How to Choose the Right Filter for Your Water

The single most important step is finding out what’s actually in your water. Two ways to do this:

1. Read your Consumer Confidence Report (CCR). Every municipal water system in the US is required to publish an annual water quality report. Search “[your city] water quality report” to find yours. It lists tested contaminants and their concentrations, along with the EPA Maximum Contaminant Level (MCL) for each.

2. Get a private lab test. If you’re on well water, or if your CCR is concerning, a lab test gives you a precise snapshot. Tap Score and SimpleLab offer mail-in kits ($100-$200) that test for 100+ contaminants and provide specific filter recommendations based on your results.

Once you know what you need to remove:

| Your Concern | Best Technology | Example System |
|—|—|—|
| Bad taste and chlorine | Carbon block | Under-sink carbon filter |
| Lead from old pipes | Carbon block (NSF 53 certified) or RO | Aquasana under-sink |
| PFAS / forever chemicals | RO or specialized carbon | RO system with carbon pre-filter |
| Hard water (scale) | Ion exchange softener | Whole-house water softener |
| Bacteria (well water) | UV + sediment pre-filter | UV purification system |
| Everything | Multi-stage (carbon + RO + UV) | Whole-house + under-sink RO |

Certifications That Actually Matter

Look for these when evaluating any water filter:

NSF/ANSI 42 — Certifies removal of chlorine taste and odor (aesthetic improvements). This is the baseline certification.

NSF/ANSI 53 — Certifies removal of health-related contaminants like lead, VOCs, and Cryptosporidium. This is the certification that matters for safety.

NSF/ANSI 58 — Specific to reverse osmosis systems. Certifies TDS reduction and contaminant removal.

NSF/ANSI 401 — Certifies removal of emerging contaminants like pharmaceuticals, pesticides, and herbicides.

NSF P473 — Specifically certifies PFAS removal.

If a filter doesn’t carry at least NSF 42 and 53 certification from an accredited lab, its filtration claims are unverified. Marketing terms like “advanced filtration” and “multi-stage purification” mean nothing without certification to back them up.

The Cost of Not Filtering vs. Filtering

A year’s supply of bottled water for a family of four (assuming 1 gallon per person per day at $1.50/gallon) costs roughly $2,190. A quality under-sink carbon filter costs $100-$200 upfront with $40-$60 annual filter replacements. An RO system costs $200-$500 upfront with $60-$100 annual maintenance.

The environmental math is even more stark: that family of four would go through approximately 5,840 single-use plastic bottles per year.

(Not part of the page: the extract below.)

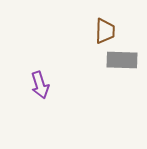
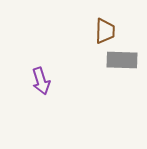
purple arrow: moved 1 px right, 4 px up
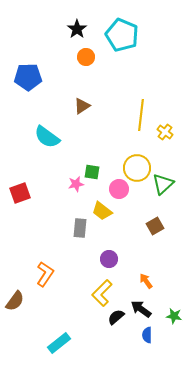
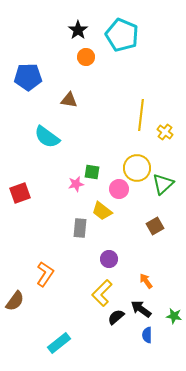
black star: moved 1 px right, 1 px down
brown triangle: moved 13 px left, 6 px up; rotated 42 degrees clockwise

Home filtration isn’t just about water quality. It’s about economics and waste reduction on a scale that adds up quickly.

FAQ

Q: How often do I need to replace filter cartridges?
A: It varies by type and usage. Carbon filters typically last 6-12 months. RO membranes last 2-3 years. UV bulbs need annual replacement. Always follow the manufacturer’s schedule — an expired filter can actually become a bacterial breeding ground.

Q: Does boiling water remove the same contaminants as filtering?
A: No. Boiling kills bacteria and viruses, but it concentrates chemical contaminants (lead, PFAS, nitrates) rather than removing them. Boiling is for biological threats only.

Q: Are whole-house filters worth it?
A: If your water has high chlorine, sediment, or hardness, a whole-house system protects your appliances, plumbing, and skin (you absorb chlorine through your skin in the shower). For drinking water contaminants like lead or PFAS, an under-sink system at the point of use is more targeted and cost-effective.

Q: Can I test if my filter is still working?
A: A TDS (Total Dissolved Solids) meter ($10-$20) can verify RO system performance — your filtered water should show 90%+ TDS reduction vs. unfiltered. For carbon filters, reduced flow rate usually indicates the filter is clogged and due for replacement, but chemical removal capacity is harder to test without a lab.